【No361】賃上げ税制の見直し(令和4年度税制改正大綱より)

 賃上げ税制(人材確保等促進税制及び所得拡大促進税制)を抜本強化する一方,収益が拡大しているにもかかわらず賃上げも投資も特に消極的な大企業に対しムチ(租税特別措置の適用停止措置)が強化されます。

 適用要件及び税額控除の対象について、「新規雇用者に対して支給する給与等の増加割合及び増加額」から「継続雇用者に対して支給する給与等の増加割合及び増加額」に変更されました。

1.人材確保等促進税制の改組

 給与等の支給額が増加した場合の税額控除制度のうち新規雇用者に係る措置を改組し、青色申告書を提出する法人が、令和4年1月1日から令和6年3月31日までの間に開始する各事業年度において国内雇用者に対して給与等を支給する場合において、継続雇用者給与等支給額の継続雇用者比較給与等支給額に対する増加割合が3%以上であるときは、控除対象雇用者給与等支給額の15%の税額控除ができる制度とします。

 この場合において、継続雇用者給与等支給額の継続雇用者比較給与等支給額に対する増加額が4%以上であるときは、税額控除率に10%を加算し、教育訓練費の額の比較教育訓練費の額に対する増加割合が20%以上であるときは、税額控除率に5%を加算します。

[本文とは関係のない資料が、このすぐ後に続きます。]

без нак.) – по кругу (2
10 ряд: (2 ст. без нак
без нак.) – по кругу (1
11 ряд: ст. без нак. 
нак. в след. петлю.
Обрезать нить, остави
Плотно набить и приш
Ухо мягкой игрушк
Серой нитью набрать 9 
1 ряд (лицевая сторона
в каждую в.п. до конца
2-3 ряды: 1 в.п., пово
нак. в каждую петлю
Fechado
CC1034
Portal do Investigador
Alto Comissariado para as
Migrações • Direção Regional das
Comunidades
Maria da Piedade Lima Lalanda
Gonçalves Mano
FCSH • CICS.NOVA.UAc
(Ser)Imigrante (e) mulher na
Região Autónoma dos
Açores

ただし、法人税額の20%を上限とします。

*1  税額控除の対象となる給与等支給額は、雇用保険の一般被保険者に限られない国内雇用者に対する給与等です。

*2 新規雇用者給与等支給額とは国内の事業所において新たに雇用した雇用保険法の一般被保険者に対してその雇用した日から1年以内に支給する給与等の支給額をいいます。(判定要件

*3 新規雇用者給与等支給額からは雇用調整助成金及びこれに類するものの額を控除しないこととします。

*4 控除対象新規雇用者給与等支給額とは国内の事業所において新たに雇用したものに対してその雇用した日から1年以内に支給する給与等の支給額をいいます。(税額控除計算時

*5 資本金の額等が10億円以上であり,かつ,常時使用する従業員の数が1,000人以上の企業の場合「給与等の支給額の引上げの方針、取引先との適切な関係の構築の方針その他の事項についてインターネットを利用する方法により公表したこと」を経済産業大臣に届け出ている場合に限り適用を認められます。

*6 継続雇用者とは当期及び前期の全期間の各月分の給与等の支給額がある雇用者で一定の者をいいます。

*7 設立事業年度は対象外とします。

2.中小企業における所得拡大促進税制の見直し

 中小企業については、現行の適用要件に変更はなく、税額控除率の上乗せ措置の見直しが行われます。

(1)雇用者給与支給額が対前年度比で5%以上増加した場合は、税額控除率に15%が上乗せされます。

(2)教育訓練費の額が対前年度比で10%以上増加した場合は、税額控除率に10%が上乗せされます。

(注)教育訓練費に係る税額控除の上乗せ措置の適用を受ける場合、現行は教育訓練費の明細を記載した書類の確定申告書への添付が必要でしたが、改正案では保存義務へ変更になります。

(注)中小企業における所得拡大促進税制の適用要件を満たさない場合には、継続雇用者に対する給与等が増加した場合の税額控除の適用可能性についても検討することにより、税額控除の適用の可能性があります。

*大綱段階であり、最終的には来年3月に発表される法案をもとに国会を通過して初めて法律となります。例年では税制改正大綱通りの法案となりますが、現段階が確定ではないことをご了解下さい。